(Beginning of THE DATA)

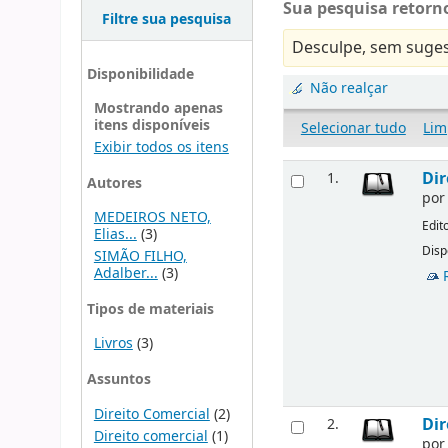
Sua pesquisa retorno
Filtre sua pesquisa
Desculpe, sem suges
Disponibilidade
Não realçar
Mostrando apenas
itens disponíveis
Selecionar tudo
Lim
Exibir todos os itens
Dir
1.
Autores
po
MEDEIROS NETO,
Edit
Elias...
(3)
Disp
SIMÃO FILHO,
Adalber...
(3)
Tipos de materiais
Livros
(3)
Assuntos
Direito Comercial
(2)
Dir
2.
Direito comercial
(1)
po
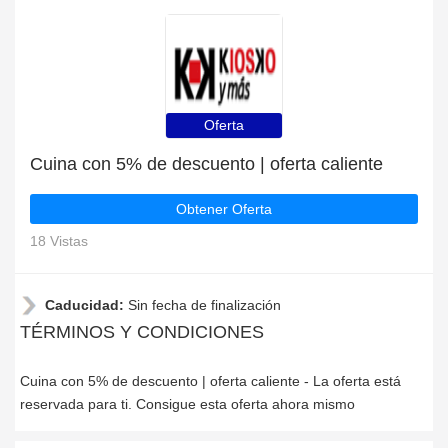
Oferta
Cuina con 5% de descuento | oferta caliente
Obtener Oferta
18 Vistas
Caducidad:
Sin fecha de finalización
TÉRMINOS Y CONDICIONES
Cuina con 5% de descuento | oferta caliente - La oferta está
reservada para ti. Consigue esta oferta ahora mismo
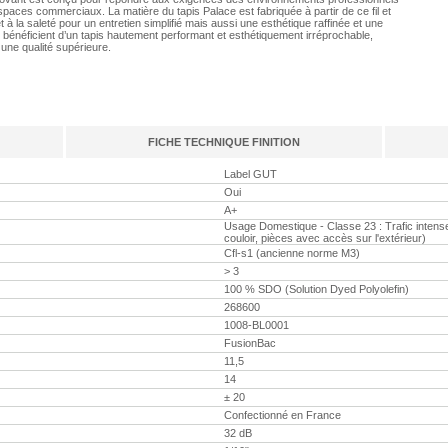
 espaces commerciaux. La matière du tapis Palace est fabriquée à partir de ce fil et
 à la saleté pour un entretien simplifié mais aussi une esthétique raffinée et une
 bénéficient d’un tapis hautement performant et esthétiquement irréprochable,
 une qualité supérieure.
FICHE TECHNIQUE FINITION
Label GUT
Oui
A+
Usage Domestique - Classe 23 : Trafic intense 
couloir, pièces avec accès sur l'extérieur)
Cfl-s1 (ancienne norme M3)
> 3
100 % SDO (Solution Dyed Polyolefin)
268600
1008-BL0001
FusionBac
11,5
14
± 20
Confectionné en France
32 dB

(End of THE DATA)

• [INSTRUCTIONS TO FOLLOW]:
Once the pictures are removed, repeat all of the data above exactly.

• [ANSWER TO THE EXERCISE]:
Sua pesquisa retorno
Filtre sua pesquisa
Desculpe, sem suges
Disponibilidade
Não realçar
Mostrando apenas
itens disponíveis
Selecionar tudo
Lim
Exibir todos os itens
Dir
1.
Autores
po
MEDEIROS NETO,
Edit
Elias...
(3)
Disp
SIMÃO FILHO,
Adalber...
(3)
Tipos de materiais
Livros
(3)
Assuntos
Direito Comercial
(2)
Dir
2.
Direito comercial
(1)
po
Oferta
Cuina con 5% de descuento | oferta caliente
Obtener Oferta
18 Vistas
Caducidad:
Sin fecha de finalización
TÉRMINOS Y CONDICIONES
Cuina con 5% de descuento | oferta caliente - La oferta está
reservada para ti. Consigue esta oferta ahora mismo
 espaces commerciaux. La matière du tapis Palace est fabriquée à partir de ce fil et
 à la saleté pour un entretien simplifié mais aussi une esthétique raffinée et une
 bénéficient d’un tapis hautement performant et esthétiquement irréprochable,
 une qualité supérieure.
FICHE TECHNIQUE FINITION
Label GUT
Oui
A+
Usage Domestique - Classe 23 : Trafic intense 
couloir, pièces avec accès sur l'extérieur)
Cfl-s1 (ancienne norme M3)
> 3
100 % SDO (Solution Dyed Polyolefin)
268600
1008-BL0001
FusionBac
11,5
14
± 20
Confectionné en France
32 dB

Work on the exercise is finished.